- **YOUR OBJECTIVE**: All records below must be reproduced exactly, although any pictures they contain are to be omitted.

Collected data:
"""

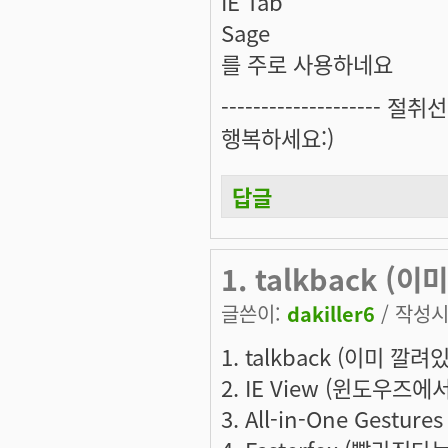
IE Tab
Sage
를 주로 사용하네요
-------------------- 절취선
행복하세요:)
답글
1. talkback (이
글쓴이:
dakiller6
/ 작성시간
1. talkback (이미 깔려
2. IE View (윈도우즈
3. All-in-One Ges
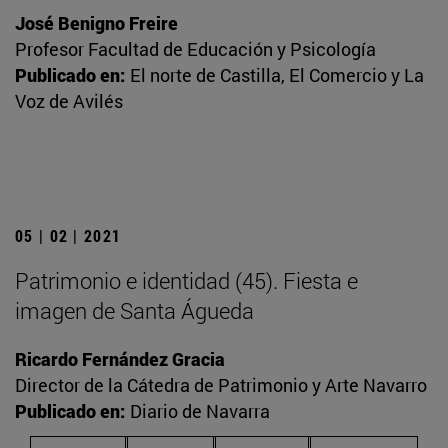
José Benigno Freire
Profesor Facultad de Educación y Psicología
Publicado en:
El norte de Castilla, El Comercio y La
Voz de Avilés
05 | 02 | 2021
Patrimonio e identidad (45). Fiesta e
imagen de Santa Águeda
Ricardo Fernández Gracia
Director de la Cátedra de Patrimonio y Arte Navarro
Publicado en:
Diario de Navarra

"""

- **YOUR RESPONSE**:
IE Tab
Sage
를 주로 사용하네요
-------------------- 절취선
행복하세요:)
답글
1. talkback (이
글쓴이:
dakiller6
/ 작성시간
1. talkback (이미 깔려
2. IE View (윈도우즈
3. All-in-One Ges
José Benigno Freire
Profesor Facultad de Educación y Psicología
Publicado en:
El norte de Castilla, El Comercio y La
Voz de Avilés
05 | 02 | 2021
Patrimonio e identidad (45). Fiesta e
imagen de Santa Águeda
Ricardo Fernández Gracia
Director de la Cátedra de Patrimonio y Arte Navarro
Publicado en:
Diario de Navarra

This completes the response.